Below is the code, which you can build as a console app by pasting into main.swift. Find the following line:

let device = MTLCopyAllDevices()[1]

I use [0] for the Intel, [1] for the Radeon, and you can see that the output is different, that is, all zeros for the Radeon. I suppose your mileage may vary depending on your machine. I welcome any input, cheers

import MetalPerformanceShaders

typealias MPSNumber = Float32

let MPSNumberSize = MemoryLayout<MPSNumber>.size
let MPSNumberTypeInGPU = MPSDataType.float32

class MPSNet {
    let commandBuffer: MTLCommandBuffer
    let commandQueue: MTLCommandQueue
    let device = MTLCopyAllDevices()[1]
    var neuronsInMatrix1: MPSMatrix?
    var neuronsInMatrix2: MPSMatrix?
    var neuronsOutMatrix: MPSMatrix?

    init() {
        guard let cq = device.makeCommandQueue() else { fatalError() }
        guard let cb = cq.makeCommandBuffer() else { fatalError() }

        commandQueue = cq
        commandBuffer = cb

        let cMatrices = 2
        let cRows = 1
        let cColumns = 3

        let sensoryInputs1: [MPSNumber] = [1, 2, 3]
        let sensoryInputs2: [MPSNumber] = [4, 5, 6]

        neuronsInMatrix1 = makeMatrix(device, sensoryInputs1)
        neuronsInMatrix2 = makeMatrix(device, sensoryInputs2)

        let rowStride = MPSMatrixDescriptor.rowBytes(fromColumns: cColumns, dataType: MPSNumberTypeInGPU)
        neuronsOutMatrix = makeMatrix(device, cRows, cColumnsOut: cColumns, rowStride: rowStride)

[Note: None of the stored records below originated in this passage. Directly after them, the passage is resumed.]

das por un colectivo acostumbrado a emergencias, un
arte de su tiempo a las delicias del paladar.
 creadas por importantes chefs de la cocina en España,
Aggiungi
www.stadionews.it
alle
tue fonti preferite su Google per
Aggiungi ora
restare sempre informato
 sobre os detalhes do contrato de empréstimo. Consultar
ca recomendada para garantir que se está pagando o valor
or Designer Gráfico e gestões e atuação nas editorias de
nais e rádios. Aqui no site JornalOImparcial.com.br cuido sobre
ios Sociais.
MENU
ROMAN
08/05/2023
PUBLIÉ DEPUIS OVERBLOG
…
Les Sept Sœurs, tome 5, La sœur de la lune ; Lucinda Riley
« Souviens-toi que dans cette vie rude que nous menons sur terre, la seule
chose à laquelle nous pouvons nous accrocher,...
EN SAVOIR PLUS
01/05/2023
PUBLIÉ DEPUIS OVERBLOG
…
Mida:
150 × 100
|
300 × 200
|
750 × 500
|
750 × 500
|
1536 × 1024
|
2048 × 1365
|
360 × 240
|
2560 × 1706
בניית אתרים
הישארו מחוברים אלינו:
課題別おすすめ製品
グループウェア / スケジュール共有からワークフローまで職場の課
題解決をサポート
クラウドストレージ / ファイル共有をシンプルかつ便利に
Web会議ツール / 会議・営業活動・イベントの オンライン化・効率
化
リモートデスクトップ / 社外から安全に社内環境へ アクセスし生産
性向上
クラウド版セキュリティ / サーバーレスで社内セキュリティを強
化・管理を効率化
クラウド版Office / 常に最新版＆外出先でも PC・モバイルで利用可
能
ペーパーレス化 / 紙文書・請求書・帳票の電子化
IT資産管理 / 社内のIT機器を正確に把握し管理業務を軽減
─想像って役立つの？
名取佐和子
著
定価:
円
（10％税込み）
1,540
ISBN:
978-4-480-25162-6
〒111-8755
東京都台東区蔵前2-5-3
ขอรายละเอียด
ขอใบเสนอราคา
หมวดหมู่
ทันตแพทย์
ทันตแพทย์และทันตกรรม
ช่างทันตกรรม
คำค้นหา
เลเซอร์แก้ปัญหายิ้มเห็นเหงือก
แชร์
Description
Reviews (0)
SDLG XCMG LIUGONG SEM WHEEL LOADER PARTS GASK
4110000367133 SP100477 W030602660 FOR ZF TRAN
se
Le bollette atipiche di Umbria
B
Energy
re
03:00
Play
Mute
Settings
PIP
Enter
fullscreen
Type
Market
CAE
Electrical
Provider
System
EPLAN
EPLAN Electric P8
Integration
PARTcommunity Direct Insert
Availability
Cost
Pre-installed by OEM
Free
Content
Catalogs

        let adder = MPSMatrixSum(
            device: device, count: cMatrices, rows: cRows, columns: cColumns, transpose: false
        )

        adder.encode(
            to: commandBuffer,
            sourceMatrices: [neuronsInMatrix1!, neuronsInMatrix2!],
            resultMatrix: neuronsOutMatrix!, scale: nil, offsetVector: nil,
            biasVector: nil, start: 0
        )

        commandBuffer.addCompletedHandler { _ in
            let motorOutputs = self.getComputeOutput(self.neuronsOutMatrix!)

            let discrete = !self.device.isLowPower && !self.device.isRemovable
            let caps = "\(self.device.isHeadless ? " headless" : " headful")" +
                       "\(discrete ? ", discrete" : ", not discrete")" +
                       "\(self.device.isLowPower ? ", integrated" : ", not integrated")" +
                       "\(self.device.isRemovable ? ", external" : ", not external")"

            print("Device \(self.device.name); caps:\(caps); motor outputs \(motorOutputs)")
        }
    }

    func compute() {
        commandBuffer.commit()
        commandBuffer.waitUntilCompleted()
    }
}

extension MPSNet {
    func getComputeOutput(_ matrix: MPSMatrix) -> [Double] {
        let rc = matrix.data.contents()
        return stride(from: 0, to: matrix.columns * MPSNumberSize, by: MPSNumberSize).map {
            offset in

            let rr = rc.load(fromByteOffset: offset, as: MPSNumber.self)

            return Double(rr)
        }
    }

    func loadMatrix(_ data: MTLBuffer, _ rawValues: [MPSNumber]) {
        let dContents = data.contents()

        zip(stride(from: 0, to: rawValues.count * MPSNumberSize, by: MPSNumberSize), rawValues).forEach { z in
            let (byteOffset, rawValue) = (z.0, MPSNumber(z.1))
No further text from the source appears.